Railway Privatization
Railway Privatization
Overview
Railway Privatization in India refers to the gradual opening of rail infrastructure, operations and passenger services to private sector participation while Indian Railways (IR) retains ownership of the national rail network. The policy aims to bring investment, technology and managerial efficiency without privatising the entire system.
Key Facts & Figures
| Fact | Detail |
|---|---|
| First private train under PPP | Tejas Express (Delhi-Lucknow) flagged off on 4 Oct 2019 |
| Operating agency of Tejas | IRCTC (Indian Railway Catering & Tourism Corporation) |
| Second Tejas route | Mumbai–Ahmedabad, launched 17 Jan 2020 |
| 100% private train project name | “Bharat Gaurav” scheme launched Nov 2021 |
| Private trains announced in 1st batch | 12 routes (109 origin-destination pairs) – May 2020 bid |
| Investment target from private trains | ₹30,000 crore (~US $4 bn) |
| Concession period for private trains | 35 years |
| Revenue-sharing model | Gross Revenue Share (GRS) – lowest bid wins |
| First private freight terminal | ICD Whitefield (Bengaluru) – 2005 |
| First private container train operator | Box’N’Rail (2007) after Container Policy 2005 |
| Dedicated Freight Corridor (DFC) O&M concession | 30-year O&M contract awarded to DFFCPL (2021) |
| Station redevelopment flag-ship | Habibganj (Bhopal) – first PPP station (awarded 2017) |
| National Monetisation Pipeline (NMP) stations target | 400 railway stations (2022-25) |
| PPP policy for track, signalling & rolling stock | “Make-in-India” + 75% domestic procurement mandatory |
| Highest bidder for 12 trains | RK Associates – quoted 0.54% revenue share |
| Current status of 12-train bid | Annulled by Railways in July 2022; fresh bid under drafting |
Important Points
- Indian Railways never privatised; only selected services opened to PPP.
- Ownership of tracks, land and signalling stays with Ministry of Railways.
- Private trains pay haulage charges (track usage fee) + energy charges + share of gross revenue.
- IRCTC-run Tejas trains follow dynamic fare pricing; no subsidy, no concession.
- Private passenger trains must adhere to 130 km/h max speed, LHB coaches & Kavach safety features.
- 90% of train crew (loco-pilots, guards) still Railway employees even on private trains.

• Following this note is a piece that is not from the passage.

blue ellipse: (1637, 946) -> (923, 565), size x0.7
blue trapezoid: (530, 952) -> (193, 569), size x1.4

- Private operators free to procure rolling stock globally but must maintain in Indian facilities.
- “Bharat Gaurav” trains can be themed (religious, cultural) and need not follow regular mail/express fare.

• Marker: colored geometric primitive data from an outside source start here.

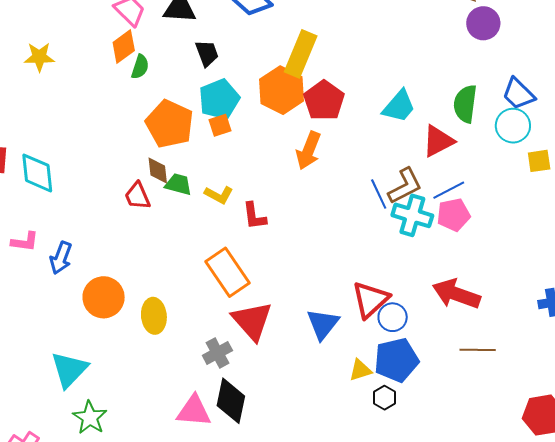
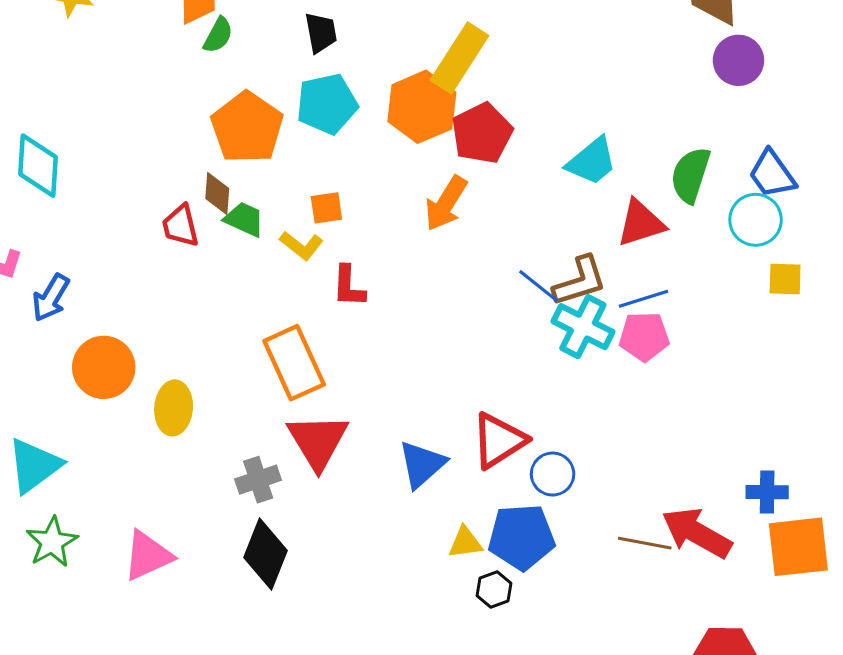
orange square: (220, 125) -> (326, 208), moved
blue line: (379, 194) -> (539, 286), turned -36
red arrow: (456, 294) -> (697, 533), moved
blue circle: (393, 317) -> (553, 474), moved
pink triangle: (194, 411) -> (148, 556), moved, turned -39

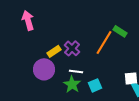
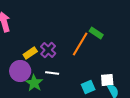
green star: (72, 84) -> (34, 83), moved
cyan square: (95, 85) -> (88, 87), moved

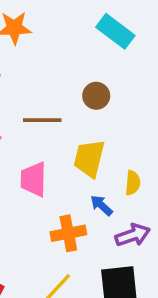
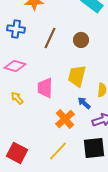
brown line: (42, 120) -> (50, 38), moved, turned -65
orange cross: (68, 233) -> (65, 119), turned -30

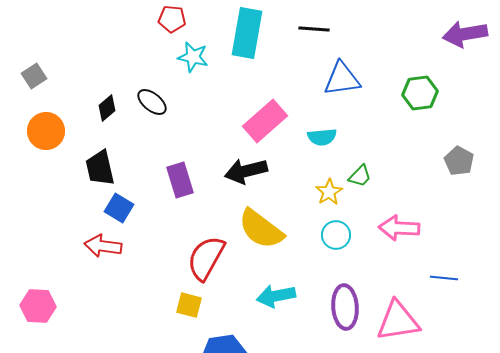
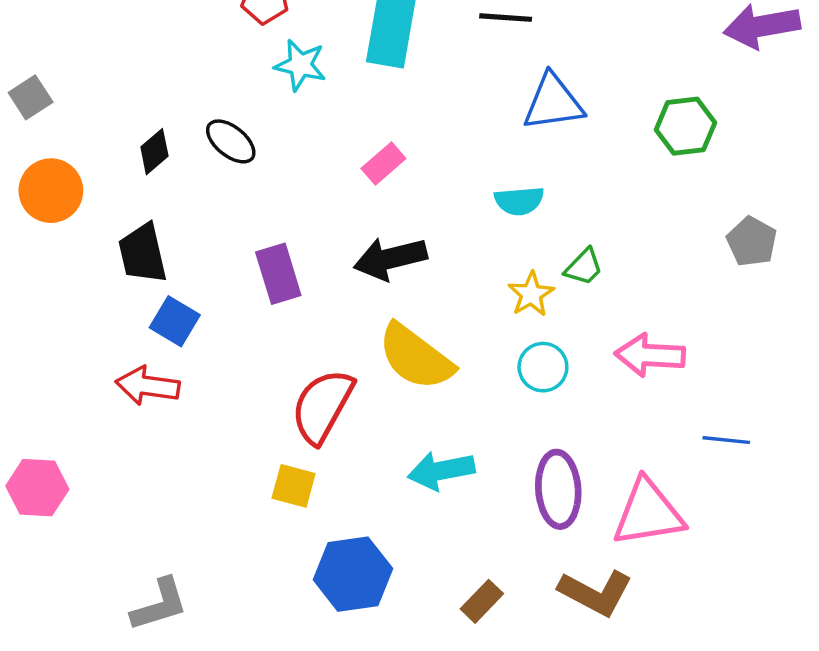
pink rectangle: (265, 121) -> (383, 163), moved, size x0.6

- No privatisation of existing mail/express trains; only new “premium” services offered.
- Freight privatisation started earlier: container, tank & automobile trains allowed since 2005.
- National Rail Plan (NRP) 2030 targets 1600 km green-field lines through PPP.
- Private sidings and freight terminals now exceed 300, reducing Railways’ capital burden.
- Vande Bharat sleeper & Vande Metro next in line for PPP manufacturing, not operation.
- Land lease for private stations max 45 years; redevelopment must preserve heritage façade where applicable.
- Safety certification by RDSO & Commissioner of Railway Safety mandatory for all private rolling stock.
Frequently Asked in Exams
- Which was India’s first private semi-high speed train and who operates it?
- Difference between Tejas Express and the proposed 12 PPP trains.
- Revenue-share vs cost-share model in Railway privatisation.
- Name the two corridors on which private freight trains are most active.
- Constitutional status of Indian Railways – why full privatisation is not pursued.